BY DEB AND TIM SMITH
Dianna Lyko of Mendon has been honored with the 2021 New York State EMS Council Annual Award for the Registered Professional Nurse Of Excellence. While all aspects of society have been compromised by the pandemic of the past year, obviously those in the health profession working at hospitals have found themselves thrust into a front line position to a greater degree than most. Dianna found herself in that position and rose to meet the challenge with an adept acuity and devotion that did not go unnoticed.
About Dianna, Pittsford Volunteer Ambulance’s Deputy Chief of Clinical Care Brian Bartolick and paramedic Rebecca Searchfield wrote the following. “Dianna is an incredibly dedicated RN. She works tirelessly in the Highland Hospital Emergency Department. She is a common face that EMS crews see representing the hospital, and even in the face of increased activity and long wait times, Dianna ensures that EMS does not become neglected. She is dedicated to the department, often times serving in multiple roles such as charge and triage while still needed to manage patient care. Her care and compassion for her craft are evident and she instantly establishes a great rapport with patients.”
Here’s the background of the honor Dianna won which was awarded through the Monroe Livingston Regional EMS Council. Most of the council’s awards fall within the realm of actual EMS staff, but there is one award for the Registered Professional Nurse of Excellence which, as the name conveys, goes to an RN and that’s the one which was awarded to Dianna.
The official criteria states that the award is for: Contributions to the EMS community as a NYS professional Registered Nurse (RN) who demonstrates outstanding dedication, responsibility, professional behavior, ingenuity, special skills or insight in the pre-hospital environment. Eligibility: New York State licensed Registered Nurse serving the EMS System.
Dianna worked as the “charge nurse” at Highland Hospital’s Emergency Department which essentially established her as the liaison as emergency patients were transitioning from the care of the “pre-hospital” medical team to the emergency team at Highland. That pre-hospital team would be the paramedics and EMT’s who, when delivering their patients to Highland, would often have Dianna be the first face they’d see upon arrival at the hospital.
In this capacity, Dianna came to know many members of the pre-hospital team and a strong mutual respect developed for the difficult work performed on the pre-arrival and post-arrival levels of this operation. “I always strived to make the triage and rooming process as smooth as possible,” Dianna said, “in order to be able to get the crews back in-service and onto the road.”
We asked Dianna about how COVID had affected her work and, not surprisingly, she had some telling answers. At this point, we’re actually going to turn things over to Dianna for a few paragraphs and allow her to tell this tale that is covered with a coating of COVID in her very own words.
When COVID first showed up in Rochester (fun fact: the first positive was a patient who came to Highland’s ED), the amount of uncertainty was unnerving. Each day brought new guidelines, policies and recommendations. Things seemed to be ever-changing and evolving, seemingly completely out of our control at times. However, this really only helped to strengthen the bond between pre-hospital and hospital providers.
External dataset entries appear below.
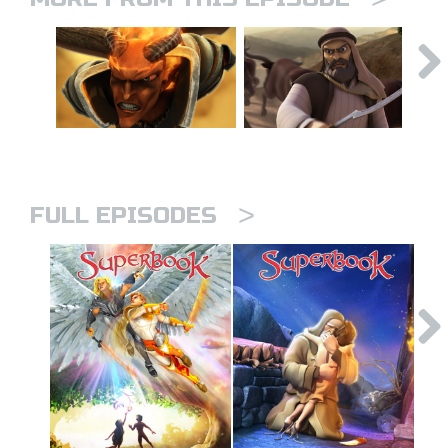
>
FULL EPISODES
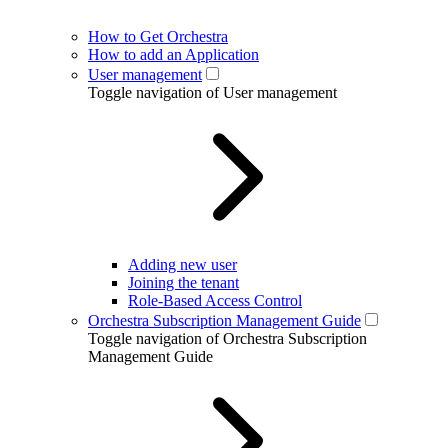
How to Get Orchestra
How to add an Application
User management
Toggle navigation of User management
Adding new user
Joining the tenant
Role-Based Access Control
Orchestra Subscription Management Guide
Toggle navigation of Orchestra Subscription
Management Guide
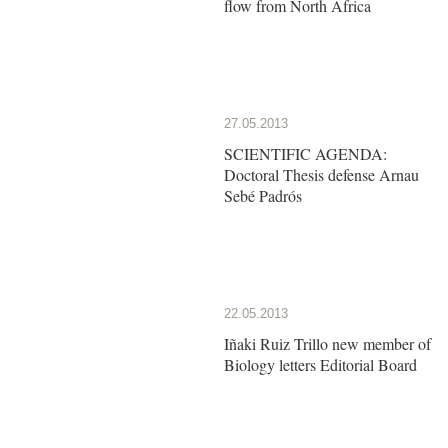
flow from North Africa
27.05.2013
SCIENTIFIC AGENDA:
Doctoral Thesis defense Arnau
Sebé Padrós
22.05.2013
Iñaki Ruiz Trillo new member of
Biology letters Editorial Board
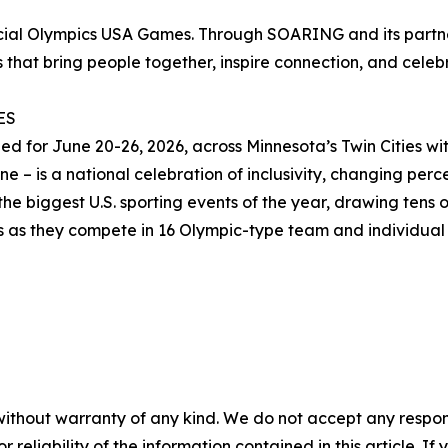
ecial Olympics USA Games. Through SOARING and its partn
 that bring people together, inspire connection, and celebra
ES
for June 20-26, 2026, across Minnesota’s Twin Cities with
 – is a national celebration of inclusivity, changing percep
he biggest U.S. sporting events of the year, drawing tens o
es as they compete in 16 Olympic-type team and individual 
without warranty of any kind. We do not accept any responsib
r reliability of the information contained in this article. I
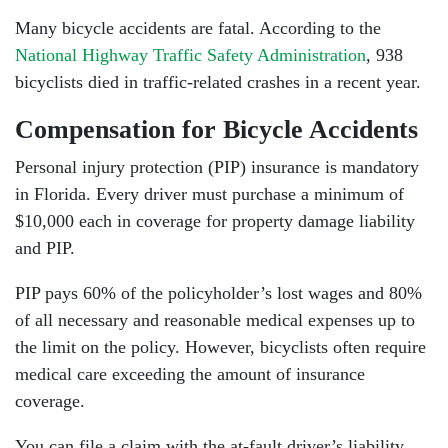
Many bicycle accidents are fatal. According to the
National Highway Traffic Safety Administration
, 938
bicyclists died in traffic-related crashes in a recent year.
Compensation for Bicycle Accidents
Personal injury protection (PIP) insurance is mandatory
in Florida. Every driver must purchase a minimum of
$10,000 each in coverage for property damage liability
and PIP.
PIP pays 60% of the policyholder’s lost wages and 80%
of all necessary and reasonable medical expenses up to
the limit on the policy. However, bicyclists often require
medical care exceeding the amount of insurance
coverage.
You can file a claim with the at-fault driver’s liability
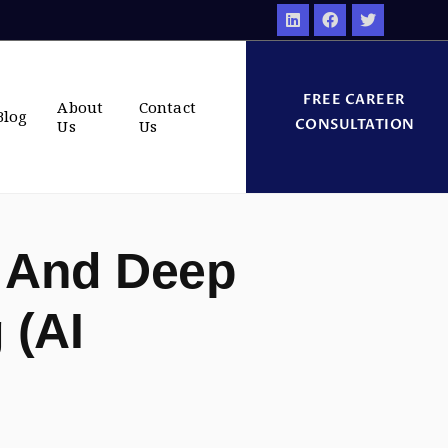
FREE CAREER
About
Contact
Blog
CONSULTATION
Us
Us
 And Deep
 (AI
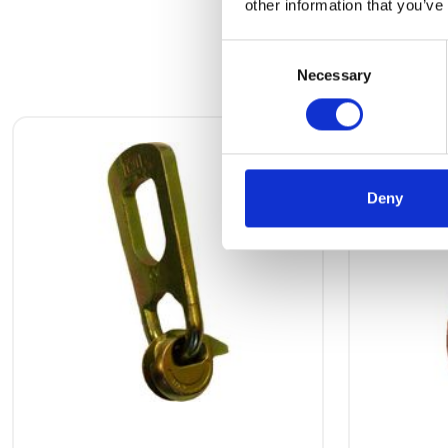
other information that you’ve
Consent
Necessary
Selection
Deny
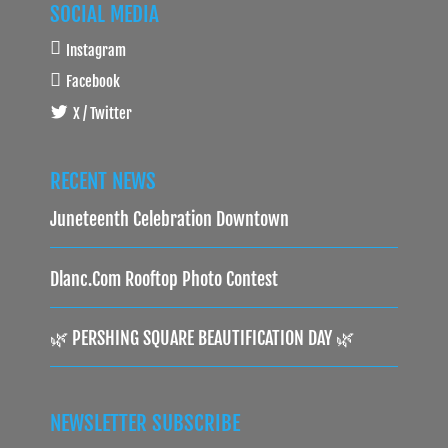
SOCIAL MEDIA
Instagram
Facebook
X / Twitter
RECENT NEWS
Juneteenth Celebration Downtown
Dlanc.com Rooftop Photo Contest
🌿 PERSHING SQUARE BEAUTIFICATION DAY 🌿
NEWSLETTER SUBSCRIBE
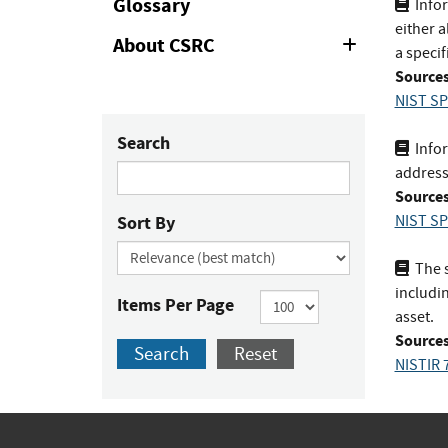
Glossary
Infor
either a
About CSRC
Expand
a specif
or
Sources
Collapse
NIST SP
Search
Infor
address
Sources
Sort By
NIST SP
The s
includin
Items Per Page
asset.
Sources
Search
Reset
NISTIR 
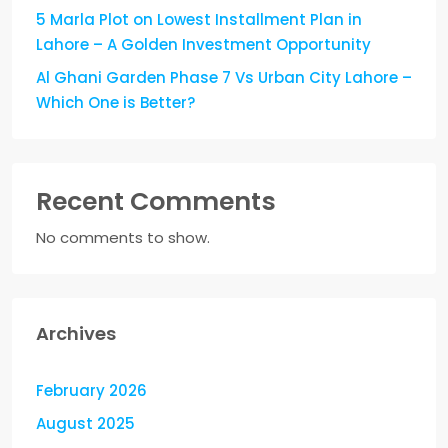
5 Marla Plot on Lowest Installment Plan in
Lahore – A Golden Investment Opportunity
Al Ghani Garden Phase 7 Vs Urban City Lahore –
Which One is Better?
Recent Comments
No comments to show.
Archives
February 2026
August 2025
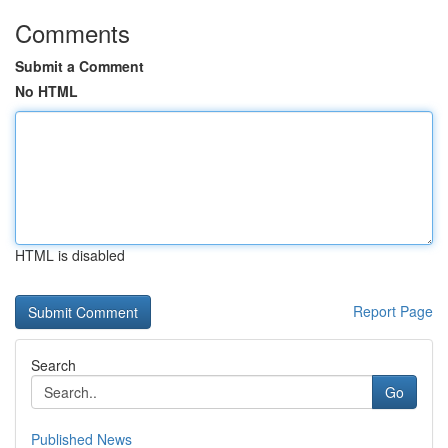
Comments
Submit a Comment
No HTML
HTML is disabled
Report Page
Search
Go
Published News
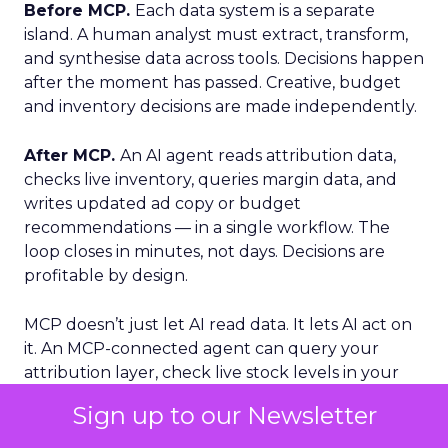
Before MCP.
Each data system is a separate
island. A human analyst must extract, transform,
and synthesise data across tools. Decisions happen
after the moment has passed. Creative, budget
and inventory decisions are made independently.
After MCP.
An AI agent reads attribution data,
checks live inventory, queries margin data, and
writes updated ad copy or budget
recommendations — in a single workflow. The
loop closes in minutes, not days. Decisions are
profitable by design.
MCP doesn’t just let AI read data. It lets AI act on
it. An MCP-connected agent can query your
attribution layer, check live stock levels in your
WMS, pull margin data from your ERP, and write
Sign up to our Newsletter
updated budget recommendations. Completed
inside a single workflow, in minutes.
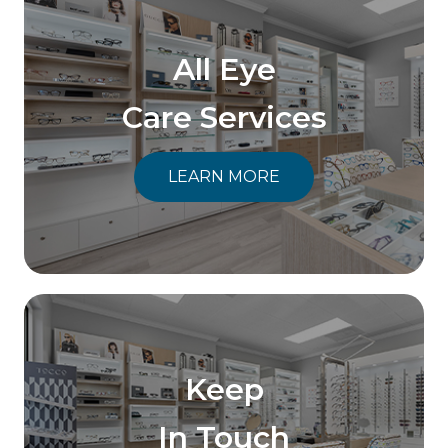
All Eye
Care Services
LEARN MORE
Keep
In Touch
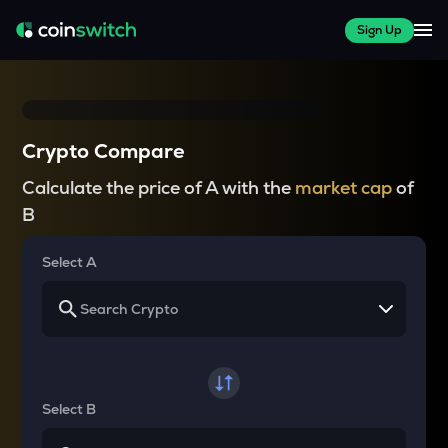
Sign Up
Crypto Compare
Calculate the price of A with the
market cap
of
B
Select A
Select B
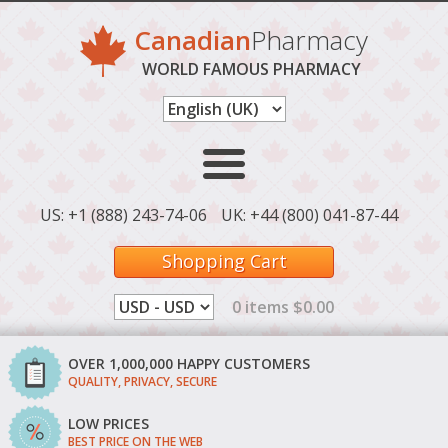
Canadian
Pharmacy
WORLD FAMOUS PHARMACY
US: +1 (888) 243-74-06
UK: +44 (800) 041-87-44
Shopping Cart
0 items $0.00
OVER 1,000,000 HAPPY CUSTOMERS
QUALITY, PRIVACY, SECURE
LOW PRICES
BEST PRICE ON THE WEB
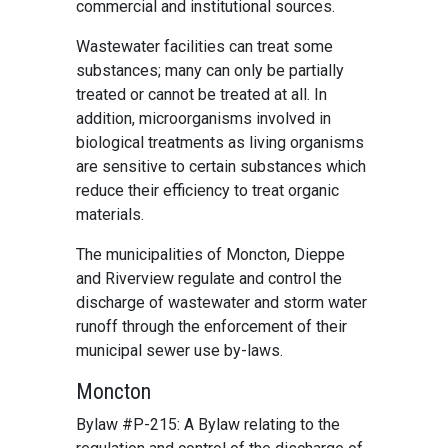
commercial and institutional sources.
Wastewater facilities can treat some
substances; many can only be partially
treated or cannot be treated at all. In
addition, microorganisms involved in
biological treatments as living organisms
are sensitive to certain substances which
reduce their efficiency to treat organic
materials.
The municipalities of Moncton, Dieppe
and Riverview regulate and control the
discharge of wastewater and storm water
runoff through the enforcement of their
municipal sewer use by-laws.
Moncton
Bylaw #P-215: A Bylaw relating to the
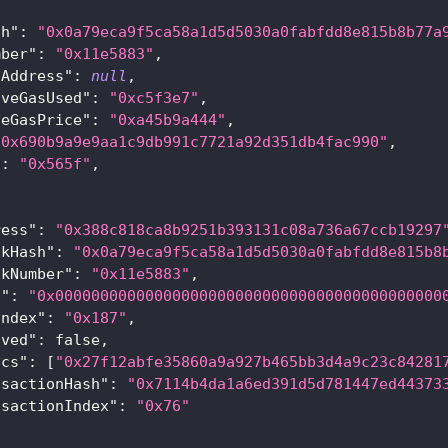
{
sh"
:
"0x0a79eca9f5ca58a1d5d5030a0fabfdd8e815b8b77a
mber"
:
"0x11e5883"
,
tAddress"
:
null
,
iveGasUsed"
:
"0xc5f3e7"
,
veGasPrice"
:
"0xa45b9a444"
,
"0x690b9a9e9aa1c9db991c7721a92d351db4fac990"
,
"
:
"0x565f"
,
[
ress"
:
"0x388c818ca8b9251b393131c08a736a67ccb19297
ckHash"
:
"0x0a79eca9f5ca58a1d5d5030a0fabfdd8e815b8
ckNumber"
:
"0x11e5883"
,
a"
:
"0x0000000000000000000000000000000000000000000
Index"
:
"0x187"
,
oved"
:
false
,
ics"
:
[
"0x27f12abfe35860a9a927b465bb3d4a9c23c84281
nsactionHash"
:
"0x7114b4da1a6ed391d5d781447ed44373
nsactionIndex"
:
"0x76"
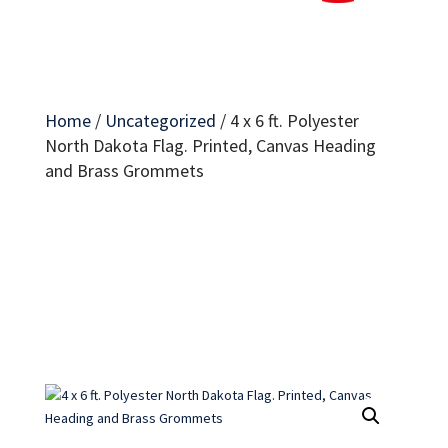
Home
/
Uncategorized
/
4 x 6 ft. Polyester
North Dakota Flag. Printed, Canvas Heading
and Brass Grommets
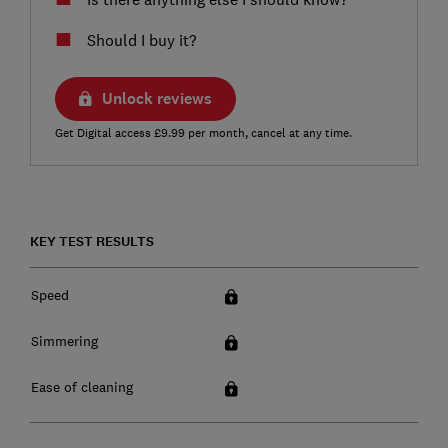
Should I buy it?
Unlock reviews
Get Digital access £9.99 per month, cancel at any time.
KEY TEST RESULTS
Speed
Simmering
Ease of cleaning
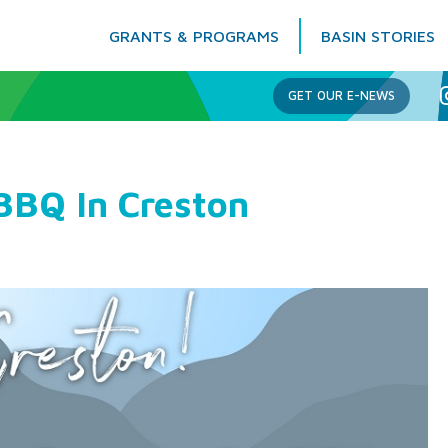
GRANTS & PROGRAMS
BASIN STORIES
Columbia Basin Trust
GET OUR E-NEWS
BBQ In Creston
We had to lean on each other since we were the only people we got to see day in and day out (even if it was under layers of PPE).
It brought so many challenges to both EMS and the hospitals, but luckily we all had each other to get through it. It challenged us and the medical system in ways that seem absolutely unreal when you reflect on the past 400 some-odd days of COVID-19, but we are still here, still standing, still doing what we do. I certainly never imagined when I graduated nursing school 7 years ago that I would ever work during a global pandemic, but at this point, I couldn’t have imagined taking on this beginning of this pandemic with anyone other than the team that I did in Highland’s ED and all the EMS providers in our community.
We’d like to extend a special Sentinel salute and shout-out to our friend and neighbor Dianna Lyko.